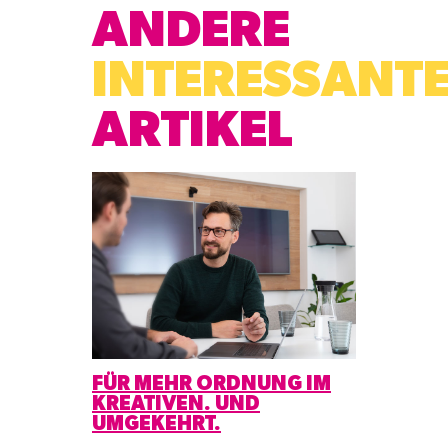
ANDERE
INTERESSANT
ARTIKEL
FÜR MEHR ORDNUNG IM
KREATIVEN. UND
UMGEKEHRT.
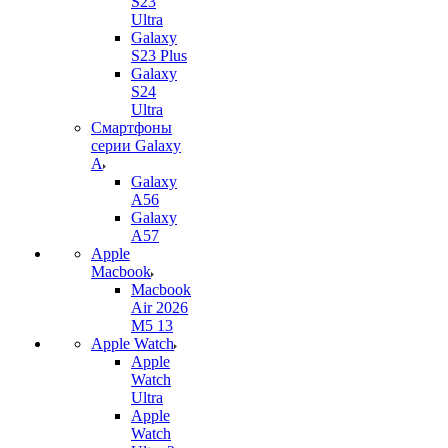
S23
Ultra
Galaxy
S23 Plus
Galaxy
S24
Ultra
Смартфоны
серии Galaxy
A
Galaxy
A56
Galaxy
A57
Apple
Macbook
Macbook
Air 2026
M5 13
Apple Watch
Apple
Watch
Ultra
Apple
Watch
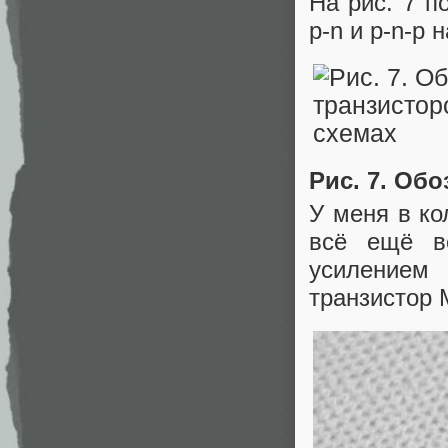
На рис. 7 п
p-n и p-n-p
Рис. 7. Обо
У меня в ко
всё ещё в
усилением
транзистор М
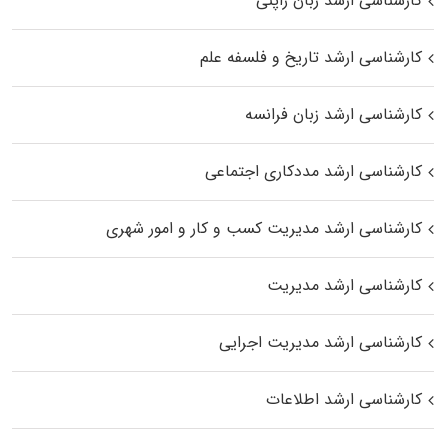
کارشناسی ارشد زبان ژاپنی
کارشناسی ارشد تاریخ و فلسفه علم
کارشناسی ارشد زبان فرانسه
کارشناسی ارشد مددکاری اجتماعی
کارشناسی ارشد مدیریت کسب و کار و امور شهری
کارشناسی ارشد مدیریت
کارشناسی ارشد مدیریت اجرایی
کارشناسی ارشد اطلاعات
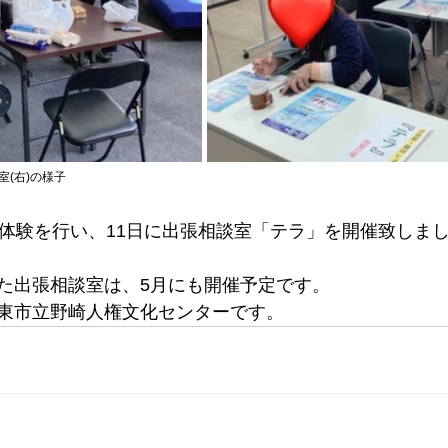
室(右)の様子
煎体験を行い、11日に出張相談室「テラ」を開催致しま
た出張相談室は、5月にも開催予定です。
東市立野崎人権文化センターです。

▶ **Work instructions**
What are the lines of the data above that include the string "ارشد"? Copy them.

▶ **Solution for this exercise**
کارشناسی ارشد زبان ژاپنی
کارشناسی ارشد تاریخ و فلسفه علم
کارشناسی ارشد زبان فرانسه
کارشناسی ارشد مددکاری اجتماعی
کارشناسی ارشد مدیریت کسب و کار و امور شهری
کارشناسی ارشد مدیریت
کارشناسی ارشد مدیریت اجرایی
کارشناسی ارشد اطلاعات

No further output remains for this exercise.